Quando si destò le vele non facevano più ombra sul mare. Alzatosi in chiglia il nano non vide altro che cielo e mare, il sole era aureolato di un cerchio di minio e l’arie pungevano fresche. Un fremito di gelo percorse lo sterminato. La randa gonfiata e i pollacconi [1] affondarono la murata sottovento, branchi di uccelli si levarono da levante, l’orizzonte si tinse di verde agro, Angiò, confuso, alzò il mangiavento e messe la prua sul Magra. Il sole si tramutò in luna. Si spense. A ponente
l’acque fiatarono caligo e gli uccelli ratti rasentarono l’onde. Angiò sentì diacce le reni. La tenebra fece dirimpetto a lui un abisso concavo, le vele s’inzupparono d’acqua e la schizzarono sul viso del Ferrone che sentì aprirsi sul capo come un cerchio che piano piano si dilatava a imbuto dentro il quale udì crocitar di corvi. Angiò guardò malfidato il mare che s’era tirato a risucchio il cielo. La saetta incrinò lo spazio e lo rifranse in fuoco sull’onde, s’udì come uno sdriscio di vela e il tuono confermò l’inferno. In uno sbadiglio di cielo apparve il Santo Padovano coronato d’uccelli e di saette: −Tempo non eri tempo.
Il gozzo era d’acqua e le vele grondavano, la chiglia fuori metteva, col limo, il gelo dell’abisso. Angiò vide tutto verde. L’Alpe si tramutò in spaventosa ondata che gli si parava incontro tuonante: −Ricordati di Nerin Nerone.

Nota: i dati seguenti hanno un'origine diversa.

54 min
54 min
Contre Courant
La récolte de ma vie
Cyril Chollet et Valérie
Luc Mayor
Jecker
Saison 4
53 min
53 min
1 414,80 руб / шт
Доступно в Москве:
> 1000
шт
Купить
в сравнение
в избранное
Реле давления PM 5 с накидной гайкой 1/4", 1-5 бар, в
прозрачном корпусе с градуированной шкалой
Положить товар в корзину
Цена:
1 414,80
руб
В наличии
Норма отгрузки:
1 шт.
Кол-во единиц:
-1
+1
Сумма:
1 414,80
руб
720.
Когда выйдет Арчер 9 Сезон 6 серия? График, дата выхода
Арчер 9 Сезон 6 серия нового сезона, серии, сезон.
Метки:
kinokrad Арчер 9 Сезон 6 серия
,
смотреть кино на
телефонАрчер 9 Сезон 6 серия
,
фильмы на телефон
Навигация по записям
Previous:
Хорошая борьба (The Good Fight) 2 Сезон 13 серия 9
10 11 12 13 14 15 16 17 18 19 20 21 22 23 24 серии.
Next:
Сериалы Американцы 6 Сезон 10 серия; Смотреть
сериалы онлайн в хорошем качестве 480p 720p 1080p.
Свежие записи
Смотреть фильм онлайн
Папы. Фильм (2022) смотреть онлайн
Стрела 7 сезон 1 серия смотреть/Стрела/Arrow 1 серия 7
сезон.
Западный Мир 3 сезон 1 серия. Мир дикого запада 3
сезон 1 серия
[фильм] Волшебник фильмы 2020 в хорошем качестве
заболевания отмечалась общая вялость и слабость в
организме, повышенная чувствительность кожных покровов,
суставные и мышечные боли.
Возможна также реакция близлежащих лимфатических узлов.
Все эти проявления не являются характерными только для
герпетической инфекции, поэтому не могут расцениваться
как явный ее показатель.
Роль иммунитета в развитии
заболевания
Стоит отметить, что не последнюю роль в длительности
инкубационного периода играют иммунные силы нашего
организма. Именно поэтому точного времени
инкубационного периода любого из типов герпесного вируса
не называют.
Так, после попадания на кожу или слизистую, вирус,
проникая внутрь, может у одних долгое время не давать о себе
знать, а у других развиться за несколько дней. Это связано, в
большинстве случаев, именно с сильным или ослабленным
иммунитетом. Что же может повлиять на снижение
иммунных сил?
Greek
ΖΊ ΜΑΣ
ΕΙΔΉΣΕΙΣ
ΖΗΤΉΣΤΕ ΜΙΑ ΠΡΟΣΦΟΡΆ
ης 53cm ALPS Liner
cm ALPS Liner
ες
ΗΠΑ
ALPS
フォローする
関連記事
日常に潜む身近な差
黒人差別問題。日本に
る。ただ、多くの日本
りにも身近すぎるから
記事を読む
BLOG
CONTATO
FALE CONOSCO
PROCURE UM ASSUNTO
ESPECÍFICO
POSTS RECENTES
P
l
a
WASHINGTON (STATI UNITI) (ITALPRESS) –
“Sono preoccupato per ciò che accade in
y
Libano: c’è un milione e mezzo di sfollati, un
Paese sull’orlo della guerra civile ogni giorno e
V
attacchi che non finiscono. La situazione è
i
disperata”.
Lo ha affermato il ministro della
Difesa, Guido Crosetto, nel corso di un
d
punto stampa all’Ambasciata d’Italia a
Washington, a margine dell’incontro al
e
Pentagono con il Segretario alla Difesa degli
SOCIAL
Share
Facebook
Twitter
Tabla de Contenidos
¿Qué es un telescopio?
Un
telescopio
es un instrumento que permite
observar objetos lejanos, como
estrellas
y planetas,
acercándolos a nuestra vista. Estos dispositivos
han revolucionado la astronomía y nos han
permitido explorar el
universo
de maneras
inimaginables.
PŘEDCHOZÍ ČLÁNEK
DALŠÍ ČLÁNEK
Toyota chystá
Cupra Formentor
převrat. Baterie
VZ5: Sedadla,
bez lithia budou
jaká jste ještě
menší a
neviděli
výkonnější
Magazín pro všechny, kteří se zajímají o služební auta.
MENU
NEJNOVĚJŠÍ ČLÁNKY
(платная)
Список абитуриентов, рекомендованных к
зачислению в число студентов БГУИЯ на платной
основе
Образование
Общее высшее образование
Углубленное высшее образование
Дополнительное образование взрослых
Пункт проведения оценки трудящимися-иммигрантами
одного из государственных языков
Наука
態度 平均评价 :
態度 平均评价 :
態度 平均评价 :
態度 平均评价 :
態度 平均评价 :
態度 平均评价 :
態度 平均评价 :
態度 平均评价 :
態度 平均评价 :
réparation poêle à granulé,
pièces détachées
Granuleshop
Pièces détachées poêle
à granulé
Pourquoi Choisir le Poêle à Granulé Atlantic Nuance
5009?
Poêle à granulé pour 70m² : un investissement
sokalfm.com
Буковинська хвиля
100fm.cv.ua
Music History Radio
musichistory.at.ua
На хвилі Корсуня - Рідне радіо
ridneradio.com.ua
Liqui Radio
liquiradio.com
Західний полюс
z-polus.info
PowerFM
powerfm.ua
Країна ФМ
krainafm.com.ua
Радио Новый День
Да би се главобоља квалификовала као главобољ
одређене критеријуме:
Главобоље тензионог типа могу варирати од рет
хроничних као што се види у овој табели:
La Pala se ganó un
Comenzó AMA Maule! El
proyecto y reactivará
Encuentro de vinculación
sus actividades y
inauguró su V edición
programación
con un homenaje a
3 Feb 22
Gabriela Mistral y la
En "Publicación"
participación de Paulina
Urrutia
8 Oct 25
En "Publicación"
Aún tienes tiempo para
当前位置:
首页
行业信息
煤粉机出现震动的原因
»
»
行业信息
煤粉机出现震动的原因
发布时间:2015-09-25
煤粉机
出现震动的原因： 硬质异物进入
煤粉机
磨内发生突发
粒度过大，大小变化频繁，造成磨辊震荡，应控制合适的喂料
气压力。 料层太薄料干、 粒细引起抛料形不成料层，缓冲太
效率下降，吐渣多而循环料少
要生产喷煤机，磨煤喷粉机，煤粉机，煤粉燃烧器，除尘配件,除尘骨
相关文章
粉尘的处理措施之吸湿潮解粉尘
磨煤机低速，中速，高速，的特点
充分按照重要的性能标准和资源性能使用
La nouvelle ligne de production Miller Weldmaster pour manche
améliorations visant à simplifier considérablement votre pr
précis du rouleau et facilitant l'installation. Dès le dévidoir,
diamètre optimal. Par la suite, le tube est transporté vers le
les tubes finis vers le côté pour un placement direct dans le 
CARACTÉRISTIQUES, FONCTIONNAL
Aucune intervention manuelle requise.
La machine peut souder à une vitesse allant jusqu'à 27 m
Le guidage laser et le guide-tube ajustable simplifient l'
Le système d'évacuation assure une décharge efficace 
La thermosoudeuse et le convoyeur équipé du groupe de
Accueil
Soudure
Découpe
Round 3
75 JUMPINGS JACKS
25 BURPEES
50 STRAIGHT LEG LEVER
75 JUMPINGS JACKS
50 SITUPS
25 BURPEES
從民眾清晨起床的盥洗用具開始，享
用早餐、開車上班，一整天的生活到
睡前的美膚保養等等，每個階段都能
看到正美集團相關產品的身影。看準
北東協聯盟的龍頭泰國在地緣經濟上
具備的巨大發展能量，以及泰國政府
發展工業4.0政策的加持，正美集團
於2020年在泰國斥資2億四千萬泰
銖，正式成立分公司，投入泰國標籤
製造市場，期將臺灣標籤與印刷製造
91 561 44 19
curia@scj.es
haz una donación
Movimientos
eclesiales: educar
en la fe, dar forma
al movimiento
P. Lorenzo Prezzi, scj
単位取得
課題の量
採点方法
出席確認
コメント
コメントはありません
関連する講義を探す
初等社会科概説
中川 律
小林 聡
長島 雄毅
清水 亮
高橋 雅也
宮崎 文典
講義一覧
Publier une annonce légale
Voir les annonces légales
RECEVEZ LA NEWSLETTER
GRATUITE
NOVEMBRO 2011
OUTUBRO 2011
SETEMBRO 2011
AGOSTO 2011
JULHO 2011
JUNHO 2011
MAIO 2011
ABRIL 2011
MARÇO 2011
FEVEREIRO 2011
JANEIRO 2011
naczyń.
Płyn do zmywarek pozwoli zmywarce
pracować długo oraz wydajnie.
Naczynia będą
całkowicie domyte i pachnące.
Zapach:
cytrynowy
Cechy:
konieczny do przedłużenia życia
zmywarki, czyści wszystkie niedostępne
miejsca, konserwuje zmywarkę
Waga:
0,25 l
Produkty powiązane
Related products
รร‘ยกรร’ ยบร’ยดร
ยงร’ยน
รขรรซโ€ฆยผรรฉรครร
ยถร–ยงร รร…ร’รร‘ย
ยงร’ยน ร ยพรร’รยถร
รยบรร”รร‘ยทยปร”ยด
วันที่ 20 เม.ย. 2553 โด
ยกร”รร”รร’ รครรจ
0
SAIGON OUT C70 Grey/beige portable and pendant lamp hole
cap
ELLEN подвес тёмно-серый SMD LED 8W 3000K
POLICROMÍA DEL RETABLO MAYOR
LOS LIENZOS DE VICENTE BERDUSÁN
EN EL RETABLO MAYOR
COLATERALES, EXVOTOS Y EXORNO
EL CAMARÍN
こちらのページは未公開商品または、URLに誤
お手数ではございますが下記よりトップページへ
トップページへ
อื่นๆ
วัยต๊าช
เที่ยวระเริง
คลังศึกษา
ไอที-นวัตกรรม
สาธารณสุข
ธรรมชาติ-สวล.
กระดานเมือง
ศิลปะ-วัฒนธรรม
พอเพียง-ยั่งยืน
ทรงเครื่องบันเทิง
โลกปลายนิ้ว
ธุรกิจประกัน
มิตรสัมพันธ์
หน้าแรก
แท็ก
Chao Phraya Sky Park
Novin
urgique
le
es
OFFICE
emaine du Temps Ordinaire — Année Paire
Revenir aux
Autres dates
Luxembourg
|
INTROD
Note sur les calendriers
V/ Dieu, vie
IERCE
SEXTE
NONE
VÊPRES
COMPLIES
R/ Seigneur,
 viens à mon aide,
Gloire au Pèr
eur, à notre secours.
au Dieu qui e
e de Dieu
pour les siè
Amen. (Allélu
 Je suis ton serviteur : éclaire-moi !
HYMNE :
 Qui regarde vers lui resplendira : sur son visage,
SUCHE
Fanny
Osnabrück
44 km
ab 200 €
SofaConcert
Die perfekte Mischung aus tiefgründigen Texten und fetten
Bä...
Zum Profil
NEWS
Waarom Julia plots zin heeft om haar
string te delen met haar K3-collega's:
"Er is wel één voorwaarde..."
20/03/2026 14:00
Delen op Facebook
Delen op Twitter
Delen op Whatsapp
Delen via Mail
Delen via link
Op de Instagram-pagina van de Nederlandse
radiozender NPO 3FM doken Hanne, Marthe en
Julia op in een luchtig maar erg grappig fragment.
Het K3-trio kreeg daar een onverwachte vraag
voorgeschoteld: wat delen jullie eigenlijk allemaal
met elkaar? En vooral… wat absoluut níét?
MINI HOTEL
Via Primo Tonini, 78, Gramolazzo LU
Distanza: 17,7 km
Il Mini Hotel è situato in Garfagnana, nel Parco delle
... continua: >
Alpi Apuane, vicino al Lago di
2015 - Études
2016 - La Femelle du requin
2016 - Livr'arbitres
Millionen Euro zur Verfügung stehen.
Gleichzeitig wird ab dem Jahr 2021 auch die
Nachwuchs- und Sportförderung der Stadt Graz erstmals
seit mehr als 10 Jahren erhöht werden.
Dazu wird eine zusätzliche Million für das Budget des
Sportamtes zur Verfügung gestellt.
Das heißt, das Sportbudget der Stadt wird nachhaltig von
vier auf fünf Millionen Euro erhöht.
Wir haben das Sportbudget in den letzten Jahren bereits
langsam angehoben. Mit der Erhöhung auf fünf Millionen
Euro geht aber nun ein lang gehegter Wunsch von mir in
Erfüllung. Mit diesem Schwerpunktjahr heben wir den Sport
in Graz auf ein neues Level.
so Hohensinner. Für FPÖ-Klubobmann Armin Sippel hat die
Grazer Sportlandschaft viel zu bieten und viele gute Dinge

[ ... ] Angiò non vedeva e non udiva. Il capo aveva piombato, la scotta gli risegolava un polso e l’altro tremava sul timone. Il cielo opaco gli sembrò una pietra mortuaria bagnata dalla pioggia. Una grande effigie di Dio vi era grafita a solchi neri, il Santo Padovano, tra uccelli e saette, implorava una grazia: nei lampi l’immagine si dilatava nel cielo, nell’ombre si ricomponeva spietata.
A onor di Dio
a onor di Santo Antonio
la fece qui murare Angiolo Bertuccelli
uom che nell’onde chiare
vivea la sua famiglia
con fatiche e stenti
sul procelloso mare
alle burrasche e ai venti
per grazia ricevuta pensò questo di fare
La chiglia del gozzo percosse sulla sabbia e vi rimase incuneata come l’accetta nel tronco. La barca sfiancò in carena. Angiò dal carabotto [2] cadde nell’acque, s’apparò e le braccia si piantarono nella rena, un demone parve le tirasse verso il profondo. Così, marmò il nano con gli occhi supplichevoli al cielo, all’altezza del cuore gli rompeva il mare a bavarella [3] e lo mosse a fermo, poi anche quello s’incantò e il nano si adagiò in eterno sulla grande coltre. Il Gigante, coll’acqua al malleolo, lo sollevò chiamandolo: −O Drago, o Leone, o Mordace!
La campana del Faro suonava a naufagio quando Fello, col gesto d’Anchise fuggente dall’incendio di Troia, s’avviava alla stanza mortuaria.
Ed or che soffia greco e tramontana
Sia terminata la leggenda strana.
(Lorenzo Viani – Angiò, uomo d’acqua – 1928)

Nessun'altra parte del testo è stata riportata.